• _AIM OF THE EXERCISE_
Copy each line of the records below that mentions the word "АЭРОПОРТАМИ".

• _RECORDS FOR THIS EXERCISE_

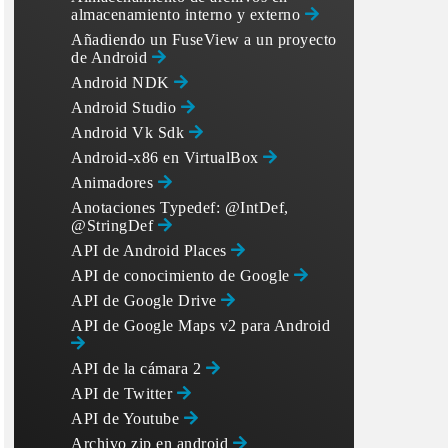
almacenamiento interno y externo
Añadiendo un FuseView a un proyecto
de Android
Android NDK
Android Studio
Android Vk Sdk
Android-x86 en VirtualBox
Animadores
Anotaciones Typedef: @IntDef,
@StringDef
API de Android Places
API de conocimiento de Google
API de Google Drive
API de Google Maps v2 para Android
API de la cámara 2
API de Twitter
API de Youtube
Archivo zip en android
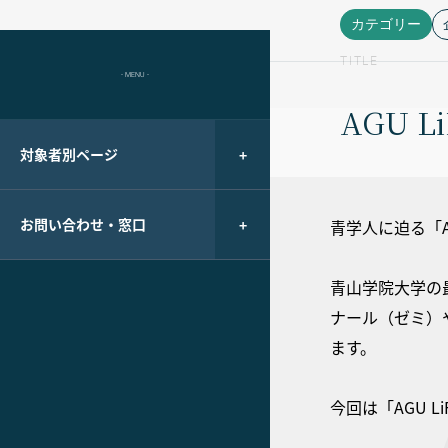
カテゴリー
TITLE
- MENU -
AGU 
対象者別ページ
お問い合わせ・窓口
青学人に迫る「AG
青山学院大学の最
ナール（ゼミ）
ます。
今回は「AGU 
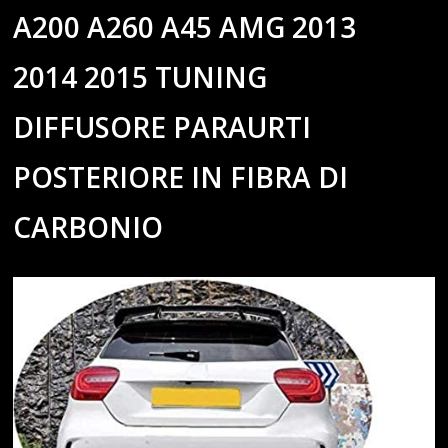
A200 A260 A45 AMG 2013
2014 2015 TUNING
DIFFUSORE PARAURTI
POSTERIORE IN FIBRA DI
CARBONIO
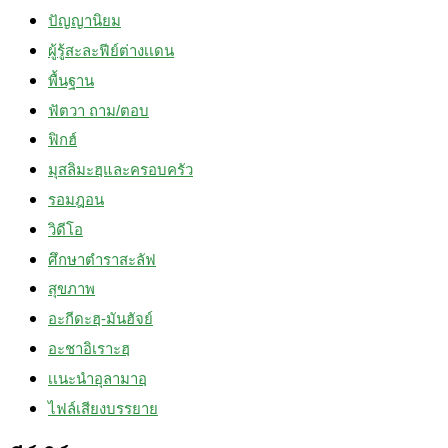
ปัญญานิยม
ผู้รู้สะละฟีย์ต่างเเดน
พื้นฐาน
ฟัตวา ถาม/ตอบ
ฟิกฮ์
มุสลิมะฮฺและครอบครัว
รอมฎอน
วิดีโอ
ศึกษาตำราสะลัฟ
สุขภาพ
อะกีดะฮฺ-มันฮัจย์
อะชาอิเราะฮฺ
เเนะนำอุลามาอฺ
ไฟล์เสียงบรรยาย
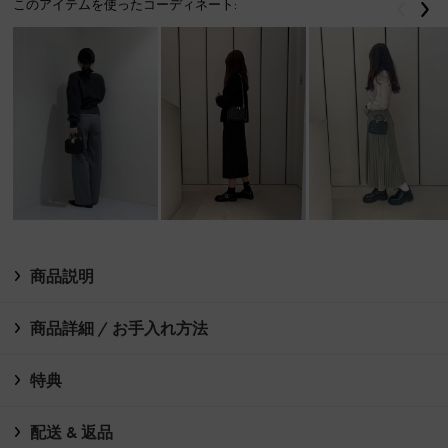
このアイテムを使ったコーディネート:
戻る
次
商品説明
商品詳細 / お手入れ方法
特典
配送 & 返品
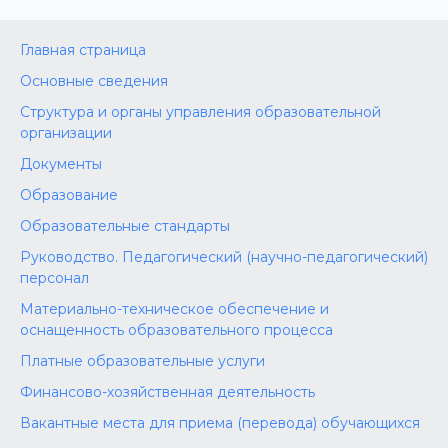
Главная страница
Основные сведения
Структура и органы управления образовательной
организации
Документы
Образование
Образовательные стандарты
Руководство. Педагогический (научно-педагогический)
персонал
Материально-техническое обеспечение и
оснащенность образовательного процесса
Платные образовательные услуги
Финансово-хозяйственная деятельность
Вакантные места для приема (перевода) обучающихся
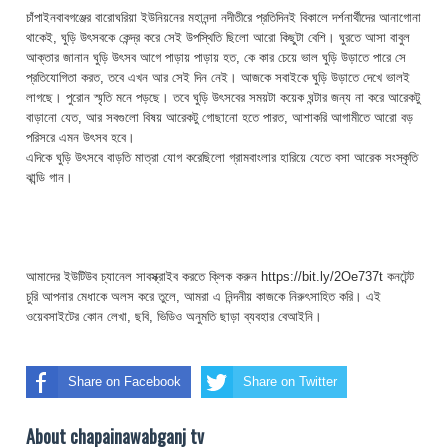
চাঁপাইনবাবগঞ্জের বারোঘরিয়া ইউনিয়নের মহানন্দা নদীতীরে প্রতিদিনই বিকালে দর্শনার্থীদের আনাগোনা
থাকেই, ঘুড়ি উৎসবকে কেন্দ্র করে সেই উপস্থিতি ছিলো আরো কিছুটা বেশি। ঘুরতে আসা বাবুল
আক্তার জানান ঘুড়ি উৎসব আগে পাড়ায় পাড়ায় হত, কে কার চেয়ে ভাল ঘুড়ি উড়াতে পারে সে
প্রতিযোগিতা করত, তবে এখন আর সেই দিন নেই। আজকে সবাইকে ঘুড়ি উড়াতে দেখে ভালই
লাগছে। পুরোন স্মৃতি মনে পড়ছে। তবে ঘুড়ি উৎসবের সময়টা কয়েক ঘন্টার জন্য না করে আরেকটু
বাড়ানো যেত, আর সবগুলো বিষয় আরেকটু গোছানো হতে পারত, আশাকরি আগামীতে আরো বড়
পরিসরে এমন উৎসব হবে।
এদিকে ঘুড়ি উৎসবে বাড়তি মাত্রা যোগ করেছিলো গ্রামবাংলার হারিয়ে যেতে বসা আরেক সংস্কৃতি
ঝান্ডি গান।
আমাদের ইউটিউব চ্যানেল সাবস্ক্রাইব করতে ক্লিক করুন https://bit.ly/2Oe737t কনটেন্ট
চুরি আপনার মেধাকে অলস করে তুলে, আমরা এ নিন্দনীয় কাজকে নিরুৎসাহিত করি। এই
ওয়েবসাইটের কোন লেখা, ছবি, ভিডিও অনুমতি ছাড়া ব্যবহার বেআইনি।
Share on Facebook
Share on Twitter
About chapainawabganj tv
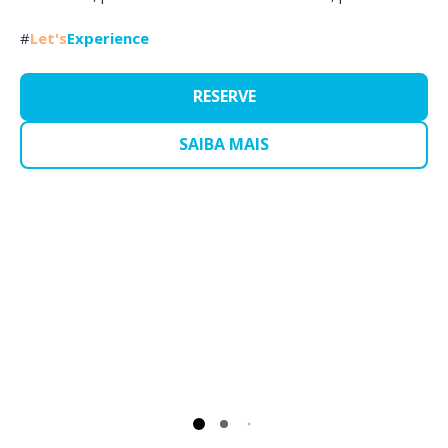
#
Let's
Experience
RESERVE
SAIBA MAIS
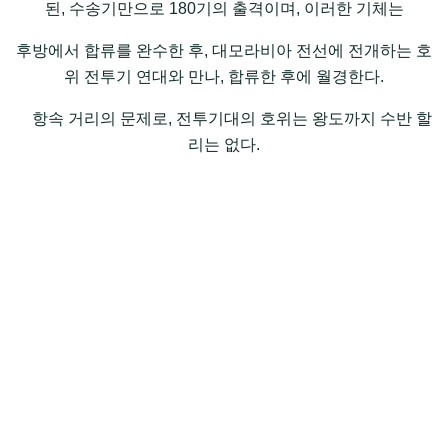
된, 수송기만으로 180기의 출격이며, 이러한 기체는
후방에서 합류를 완수한 후, 대모라비아 전선에 전개하는 호
위 전투기 연대와 만나, 합류한 후에 월경한다.
항속 거리의 문제로, 전투기대의 호위는 왕도까지 수반 할
리는 없다.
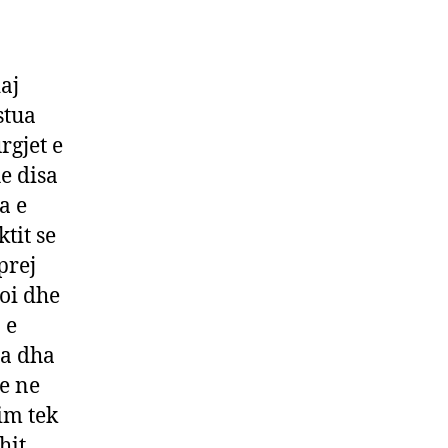
aj
stua
rgjet e
e disa
a e
tit se
prej
oi dhe
 e
ta dha
e ne
im tek
hit.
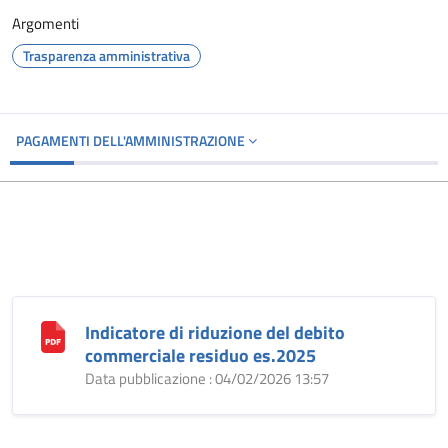
Argomenti
Trasparenza amministrativa
PAGAMENTI DELL'AMMINISTRAZIONE
Indicatore di riduzione del debito
commerciale residuo es.2025
Data pubblicazione : 04/02/2026 13:57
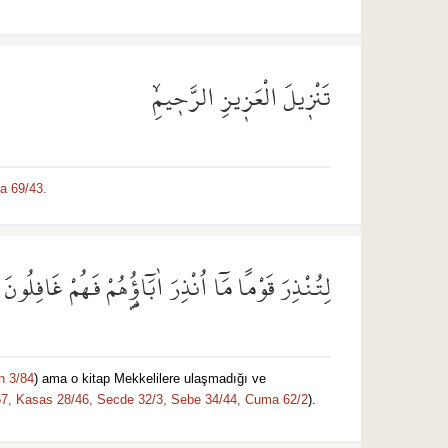
تَنْز۪يلَ الْعَز۪يزِ الرَّح۪يمِۙ
a 69/43.
لِتُنْذِرَ قَوْمًا مَٓا اُنْذِرَ اٰبَٓاؤُ۬هُمْ فَهُمْ غَافِلُونَ
n 3/84
) ama o kitap Mekkelilere ulaşmadığı ve
7,
Kasas 28/46,
Secde 32/3,
Sebe 34/44,
Cuma 62/2
).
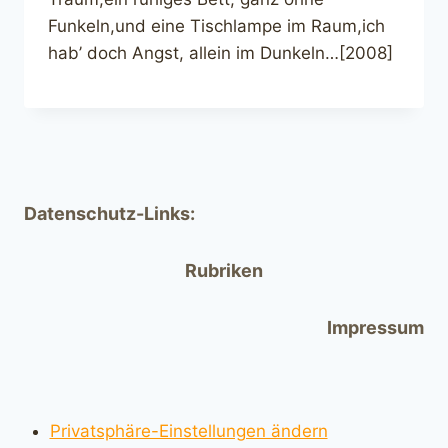
Funkeln,und eine Tischlampe im Raum,ich
hab’ doch Angst, allein im Dunkeln…[2008]
Datenschutz-Links:
Rubriken
Impressum
Privatsphäre-Einstellungen ändern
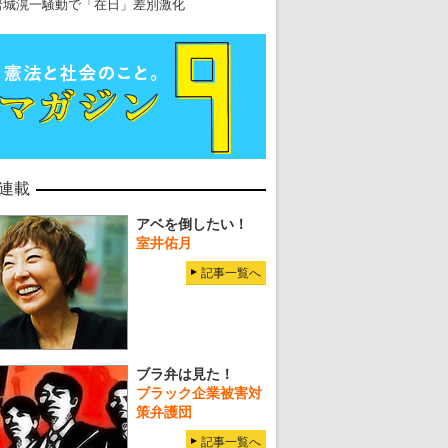
岩城滉一騒動で「在日」差別激化
連載
アベを倒したい！
室井佑月
記事一覧へ
ブラ弁は見た！
ブラック企業被害対
策弁護団
記事一覧へ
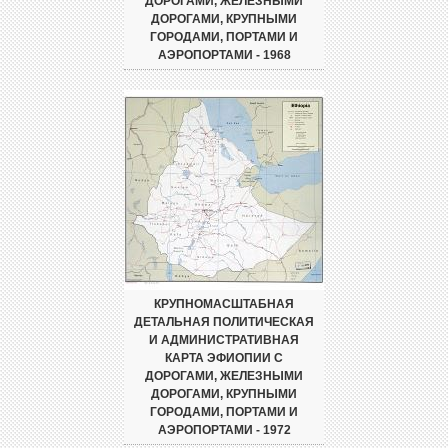
ДОРОГАМИ, ЖЕЛЕЗНЫМИ
ДОРОГАМИ, КРУПНЫМИ
ГОРОДАМИ, ПОРТАМИ И
АЭРОПОРТАМИ - 1968
КРУПНОМАСШТАБНАЯ
ДЕТАЛЬНАЯ ПОЛИТИЧЕСКАЯ
И АДМИНИСТРАТИВНАЯ
КАРТА ЭФИОПИИ С
ДОРОГАМИ, ЖЕЛЕЗНЫМИ
ДОРОГАМИ, КРУПНЫМИ
ГОРОДАМИ, ПОРТАМИ И
АЭРОПОРТАМИ - 1972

• _EXERCISE SOLUTION_
АЭРОПОРТАМИ - 1968
АЭРОПОРТАМИ - 1972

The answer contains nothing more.